--- Problem statement ---
Although the records contain pictures, repeat only the text of every line exactly.

*** The data ***

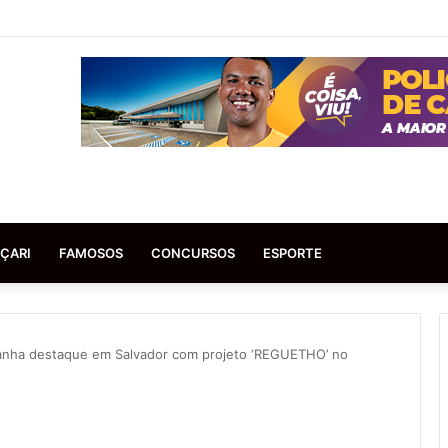
ÇARI
FAMOSOS
CONCURSOS
ESPORTE
nha destaque em Salvador com projeto ‘REGUETHO’ no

*** End of The data ***

--- Solution to the problem ---
ÇARI
FAMOSOS
CONCURSOS
ESPORTE
nha destaque em Salvador com projeto ‘REGUETHO’ no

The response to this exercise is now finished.